From our study, it is evident that genome compaction is the primary reason of association of overlapping gene content to thermophily. However, genome size reduction does not necessarily involve an increase in OG frequency. Genomes of endosymbionts often are of small size but contain large intergenic regions due to their functional constraints (Degnan et al. 2011), and hence, contain limited repertoire of gene overlap. Previous studies (Kelkar and Ochman 2013; Sakharkar and Chow 2005; Sakharkar et al. 2004) showed that loss of genes could result in shortening of genome length. Thermophiles, in contrast increases frequency of gene overlapping in their genomes and shorten intergenic region to reduce their genome sizes. In connection to this, here, we would like to draw an important example of cell size reduction in response to high temperature in marine planktonic bacteria (Chrzanowski et al. 1988), where gradual shrinkage of cell volume was found to be an intrinsic property of the cells in response to rise in OGT. More importantly, genome streamlining is also observed in these groups of marine planktonic bacteria (Swan et al. 2013).
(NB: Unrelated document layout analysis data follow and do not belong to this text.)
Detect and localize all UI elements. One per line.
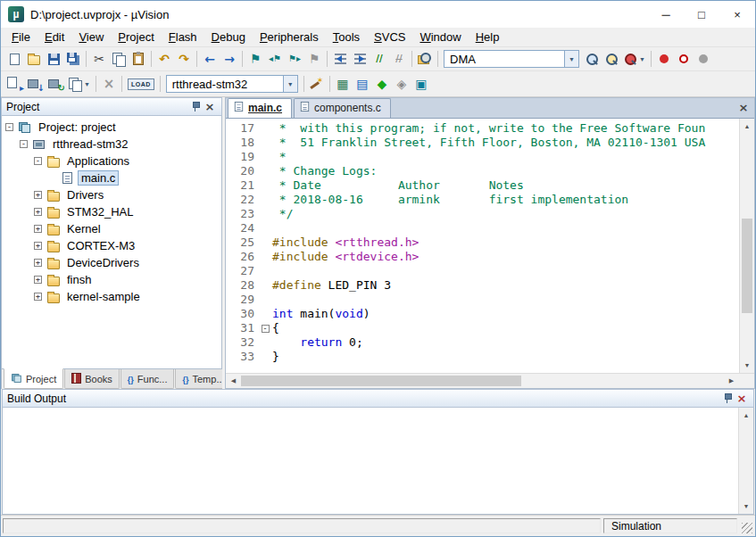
expand-icon[interactable]: + (34, 225, 42, 233)
tree-item-drivers[interactable]: +Drivers (2, 186, 221, 203)
stop-build-icon[interactable]: × (99, 74, 119, 94)
rebuild-icon[interactable]: ↻ (46, 74, 66, 94)
menu-flash[interactable]: Flash (162, 29, 204, 45)
minimize-button[interactable]: ─ (648, 1, 684, 28)
navigate-forward-icon[interactable]: → (220, 49, 239, 69)
expand-icon[interactable]: + (34, 259, 42, 267)
web-search-icon[interactable]: ▼ (621, 49, 648, 69)
close-button[interactable]: × (719, 1, 755, 28)
search-combo[interactable]: DMA▼ (444, 50, 579, 68)
scroll-up-icon[interactable]: ▲ (740, 119, 754, 134)
batch-build-icon[interactable]: ▼ (66, 74, 93, 94)
menu-project[interactable]: Project (111, 29, 161, 45)
manage-project-items-icon[interactable]: ▦ (333, 74, 353, 94)
save-all-icon[interactable] (63, 49, 83, 69)
build-icon[interactable]: ↓ (25, 74, 46, 94)
menu-tools[interactable]: Tools (326, 29, 367, 45)
pin-icon[interactable] (188, 100, 203, 114)
vertical-scroll-thumb[interactable] (742, 219, 752, 312)
kill-breakpoints-icon[interactable] (694, 49, 713, 69)
tree-item-project-project[interactable]: -Project: project (2, 119, 221, 136)
menu-view[interactable]: View (71, 29, 111, 45)
resize-grip-icon[interactable] (740, 518, 752, 533)
select-software-packs-icon[interactable]: ◈ (392, 74, 411, 94)
insert-breakpoint-icon[interactable] (654, 49, 674, 69)
menu-file[interactable]: File (4, 29, 37, 45)
open-file-icon[interactable] (24, 49, 44, 69)
unindent-icon[interactable] (330, 49, 350, 69)
editor-vertical-scrollbar[interactable]: ▲ ▼ (739, 119, 754, 373)
collapse-icon[interactable]: - (20, 140, 28, 148)
expand-icon[interactable]: + (34, 208, 42, 216)
editor-tab-main-c[interactable]: main.c (228, 98, 292, 118)
build-output-scroll-track[interactable] (739, 423, 753, 499)
pack-installer-icon[interactable]: ▣ (411, 74, 431, 94)
scroll-up-icon[interactable]: ▲ (739, 408, 753, 423)
cut-icon[interactable]: ✂ (89, 49, 109, 69)
tree-item-main-c[interactable]: main.c (2, 169, 221, 186)
expand-icon[interactable]: + (34, 276, 42, 284)
save-icon[interactable] (44, 49, 63, 69)
collapse-icon[interactable]: - (5, 123, 13, 131)
target-select-dropdown-icon[interactable]: ▼ (283, 76, 297, 92)
expand-icon[interactable]: + (34, 293, 42, 301)
undo-icon[interactable]: ↶ (154, 49, 174, 69)
navigate-back-icon[interactable]: ← (200, 49, 220, 69)
tree-item-rtthread-stm32[interactable]: -rtthread-stm32 (2, 136, 221, 153)
editor-horizontal-scrollbar[interactable]: ◀ ▶ (226, 373, 739, 388)
panel-tab-books[interactable]: Books (64, 369, 120, 389)
tree-item-finsh[interactable]: +finsh (2, 271, 221, 288)
uncomment-selection-icon[interactable]: // (389, 49, 409, 69)
maximize-button[interactable]: □ (684, 1, 719, 28)
editor-tab-components-c[interactable]: components.c (294, 98, 391, 118)
search-combo-dropdown-icon[interactable]: ▼ (564, 51, 578, 67)
expand-icon[interactable]: + (34, 242, 42, 250)
paste-icon[interactable] (129, 49, 148, 69)
indent-icon[interactable] (350, 49, 370, 69)
copy-icon[interactable] (109, 49, 129, 69)
toggle-bookmark-icon[interactable]: ⚑ (245, 49, 265, 69)
fold-toggle-icon[interactable]: - (262, 325, 270, 333)
horizontal-scroll-track[interactable] (241, 374, 724, 388)
menu-window[interactable]: Window (412, 29, 468, 45)
build-output-content[interactable] (3, 408, 738, 514)
menu-edit[interactable]: Edit (37, 29, 71, 45)
redo-icon[interactable]: ↷ (174, 49, 194, 69)
build-output-scrollbar[interactable]: ▲ ▼ (738, 408, 753, 514)
build-output-close-icon[interactable]: × (735, 392, 749, 406)
previous-bookmark-icon[interactable]: ◂⚑ (265, 49, 285, 69)
menu-peripherals[interactable]: Peripherals (253, 29, 326, 45)
expand-icon[interactable]: + (34, 191, 42, 199)
scroll-down-icon[interactable]: ▼ (740, 358, 754, 373)
scroll-down-icon[interactable]: ▼ (739, 499, 753, 514)
incremental-find-icon[interactable] (602, 49, 621, 69)
tree-item-cortex-m3[interactable]: +CORTEX-M3 (2, 237, 221, 254)
download-icon[interactable]: LOAD (125, 74, 157, 94)
target-select[interactable]: rtthread-stm32▼ (166, 75, 298, 93)
comment-selection-icon[interactable]: // (370, 49, 389, 69)
tree-item-applications[interactable]: -Applications (2, 153, 221, 169)
tree-item-stm32-hal[interactable]: +STM32_HAL (2, 203, 221, 220)
editor-close-icon[interactable]: × (736, 100, 751, 114)
file-extensions-icon[interactable]: ▤ (353, 74, 372, 94)
horizontal-scroll-thumb[interactable] (241, 376, 521, 386)
disable-breakpoint-icon[interactable] (674, 49, 694, 69)
find-in-files-icon[interactable] (415, 49, 435, 69)
panel-tab-func[interactable]: {}Func... (120, 369, 175, 389)
manage-rte-icon[interactable]: ◆ (372, 74, 392, 94)
scroll-right-icon[interactable]: ▶ (724, 374, 739, 388)
panel-tab-project[interactable]: Project (4, 368, 63, 389)
pin-icon[interactable] (720, 392, 735, 406)
menu-svcs[interactable]: SVCS (367, 29, 412, 45)
vertical-scroll-track[interactable] (740, 134, 754, 358)
new-file-icon[interactable] (4, 49, 24, 69)
project-panel-close-icon[interactable]: × (203, 100, 217, 114)
tree-item-kernel[interactable]: +Kernel (2, 220, 221, 237)
clear-bookmarks-icon[interactable]: ⚑ (304, 49, 324, 69)
options-for-target-icon[interactable] (307, 74, 327, 94)
collapse-icon[interactable]: - (34, 157, 42, 165)
code-editor[interactable]: 17 * with this program; if not, write to… (226, 119, 739, 373)
menu-help[interactable]: Help (469, 29, 507, 45)
translate-icon[interactable]: ▸ (4, 74, 25, 94)
tree-item-kernel-sample[interactable]: +kernel-sample (2, 288, 221, 305)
Hence, further studies are necessary to explore whether OGT has any impact over cell size reduction in overall prokaryotic world, and if it is then the genome compaction (through rise in OG) could be a primary prerequisite to accommodate the genome into a smaller cellular space.

In summary, our observations and interpretations shed light into a relatively unrecognized facet of genomic adaptation of prokaryotes to extreme temperature, where we find an essential and nontrivial connection between overlapping gene content and thermophily. Our study will surely pave inroads to future research on prokaryotic adaptation to extreme temperature.